Having these two :require options allows individuals and organizations to adopt a la carte these orthogonal value propositions of improved performance and improved navigation.

Path Threads

injest.path allows for more intuitive path navigation, like you're used to with the (-> m :a :b :c) idiom. We refer to these as path threads.

Ergonomically, path threads provide a semantic superset of the behaviors found in -> and ->>. In other words, there is generally nothing you can do with -> that you can't do with +>. All the thread macros in injest.path have these path thread semantics.

As a replacement for `get-in`, `get` and `nth`

In path threads, naked integers and strings become lookups on the value being passed in, making those tokens useful again in threads. You can index into sequences with integers, like you would with nth, and replace get/get-in for most cases involving access in heterogeneous map nestings:

(let [m {1 (rest ['ignore0 0 1 {"b" [0 1 {:c :res}]}])}]
  (+> m 1 2 "b" 2 :c name)) ;=> "res"

Here, we're looking up 1 in the map, then getting the third element of the sequence returned, then looking up "b" in the returned map, then getting the third element of the returned vector, then looking up :c in the returned map, and then finally calling name on the returned keyword value.

In the above form, you could replace +> with either +>>, x>> or =>>, and you will still get the same result. +>> is simply the thread-last version of +> and x>> and =>> are transducing and parallel versions of +>>.

Lambda wrapping

Path threads allow you to thread values through anonymous functions, like #(- 10 % 1) or (fn [x] (- 10 x 1)), without having to wrap them in an extra enclosing set of parenthesis:

(x> 10 range rest 2 #(- 10 % 1)) ;=> 6

Or, extending our prior example:

(let [m {1 (rest ['ignore0 0 1 {"b" [0 1 {:c :bob}]}])}]
  (x>> m 1 2 "b" 2 :c name #(println "hi " % "!"))) ;=> "hi bob!"

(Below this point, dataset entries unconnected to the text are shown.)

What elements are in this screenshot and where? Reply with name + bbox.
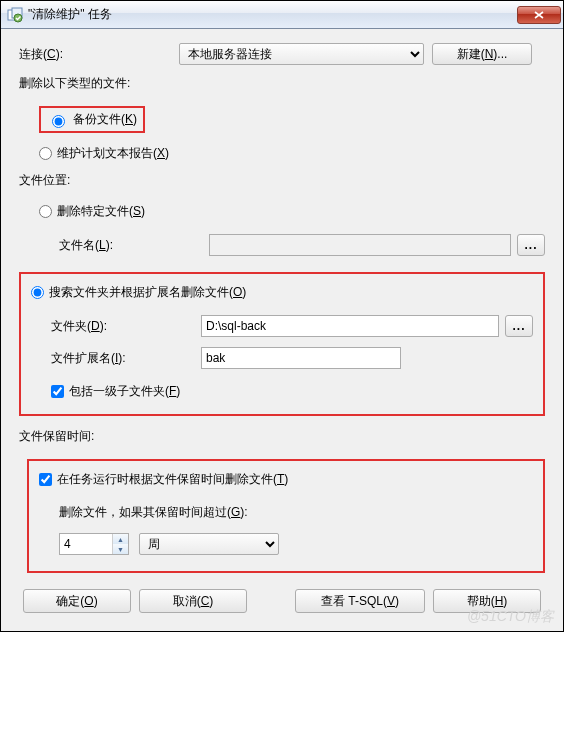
connection-label: 连接(C): xyxy=(19,46,179,63)
filename-row: 文件名(L): ... xyxy=(59,234,545,256)
delete-by-age-row: 在任务运行时根据文件保留时间删除文件(T) xyxy=(39,471,533,488)
delete-types-label: 删除以下类型的文件: xyxy=(19,75,545,92)
folder-label: 文件夹(D): xyxy=(51,318,201,335)
radio-delete-specific[interactable] xyxy=(39,205,52,218)
spinner-arrows[interactable]: ▲▼ xyxy=(112,534,128,554)
connection-select[interactable]: 本地服务器连接 xyxy=(179,43,424,65)
folder-row: 文件夹(D): ... xyxy=(51,315,533,337)
task-icon xyxy=(7,7,23,23)
extension-input[interactable] xyxy=(201,347,401,369)
window-title: "清除维护" 任务 xyxy=(28,6,517,23)
close-button[interactable] xyxy=(517,6,561,24)
checkbox-delete-by-age[interactable] xyxy=(39,473,52,486)
radio-backup-files[interactable] xyxy=(52,115,65,128)
retention-label: 文件保留时间: xyxy=(19,428,545,445)
highlight-search-folder: 搜索文件夹并根据扩展名删除文件(O) 文件夹(D): ... 文件扩展名(I):… xyxy=(19,272,545,416)
browse-filename-button[interactable]: ... xyxy=(517,234,545,256)
ok-button[interactable]: 确定(O) xyxy=(23,589,131,613)
connection-row: 连接(C): 本地服务器连接 新建(N)... xyxy=(19,43,545,65)
age-row: ▲▼ 周 xyxy=(59,533,533,555)
include-sub-row: 包括一级子文件夹(F) xyxy=(51,383,533,400)
button-bar: 确定(O) 取消(C) 查看 T-SQL(V) 帮助(H) xyxy=(19,589,545,613)
dialog-window: "清除维护" 任务 连接(C): 本地服务器连接 新建(N)... 删除以下类型… xyxy=(0,0,564,632)
spin-up-icon[interactable]: ▲ xyxy=(113,534,128,544)
filename-input xyxy=(209,234,511,256)
highlight-backup: 备份文件(K) xyxy=(39,106,145,133)
new-connection-button[interactable]: 新建(N)... xyxy=(432,43,532,65)
age-spinner[interactable]: ▲▼ xyxy=(59,533,129,555)
browse-folder-button[interactable]: ... xyxy=(505,315,533,337)
folder-input[interactable] xyxy=(201,315,499,337)
view-tsql-button[interactable]: 查看 T-SQL(V) xyxy=(295,589,425,613)
delete-older-label: 删除文件，如果其保留时间超过(G): xyxy=(59,504,533,521)
file-location-label: 文件位置: xyxy=(19,172,545,189)
radio-specific-label: 删除特定文件(S) xyxy=(57,203,145,220)
delete-by-age-label: 在任务运行时根据文件保留时间删除文件(T) xyxy=(57,471,288,488)
age-unit-select[interactable]: 周 xyxy=(139,533,279,555)
age-value-input[interactable] xyxy=(60,534,112,554)
titlebar: "清除维护" 任务 xyxy=(1,1,563,29)
checkbox-include-subfolders[interactable] xyxy=(51,385,64,398)
radio-specific-row: 删除特定文件(S) xyxy=(39,203,545,220)
extension-label: 文件扩展名(I): xyxy=(51,350,201,367)
include-sub-label: 包括一级子文件夹(F) xyxy=(69,383,180,400)
radio-report[interactable] xyxy=(39,147,52,160)
radio-search-row: 搜索文件夹并根据扩展名删除文件(O) xyxy=(31,284,533,301)
radio-search-folder[interactable] xyxy=(31,286,44,299)
cancel-button[interactable]: 取消(C) xyxy=(139,589,247,613)
radio-report-row: 维护计划文本报告(X) xyxy=(39,145,545,162)
extension-row: 文件扩展名(I): xyxy=(51,347,533,369)
filename-label: 文件名(L): xyxy=(59,237,209,254)
highlight-retention: 在任务运行时根据文件保留时间删除文件(T) 删除文件，如果其保留时间超过(G):… xyxy=(27,459,545,573)
radio-search-label: 搜索文件夹并根据扩展名删除文件(O) xyxy=(49,284,246,301)
help-button[interactable]: 帮助(H) xyxy=(433,589,541,613)
spin-down-icon[interactable]: ▼ xyxy=(113,544,128,554)
radio-report-label: 维护计划文本报告(X) xyxy=(57,145,169,162)
radio-backup-label: 备份文件(K) xyxy=(73,111,137,128)
dialog-content: 连接(C): 本地服务器连接 新建(N)... 删除以下类型的文件: 备份文件(… xyxy=(1,29,563,631)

This has the added benefit of conveying to the reader that the author intends for the anonymous function to only take one parameter. In the classical thread syntax, the reader would have to scan all the way to the end of (#(... in order to know if an extra parameter is being passed in. This also prevents people from creating unmaintainable abstractions involving the threading of values into a literal lambda definition - a common source of errors.

Backwards compatability

+> and +>> have the same laziness semantics as -> and ->>. So, if you find yourself wanting to migrate a path thread away from a transducer/parallel context, back to the more lazy semantics, but you want to keep the path navigation semantics, you can simply replace the x>> or =>> macros with the +>> macro we required in above. Path navigating will continue to work:

(let [m {1 (rest ['ignore0 0 1 {"b" [0 1 {:c :bob}]}])}]
  (+>> m 1 2 "b" 2 :c name #(println "hi " % "!"))) ;=> "hi bob!"

You can also just use +> and +>> on their own, without the transducifying macros, if you only want the more convenient ergonomics.

As stated above, you can also require x>> and =>> in from injest.classical and, in the event you want to revert back to ->>, you will be able to do that knowing that no one has added any path thread semantics to the thread that would also need to be converted to the classical syntax.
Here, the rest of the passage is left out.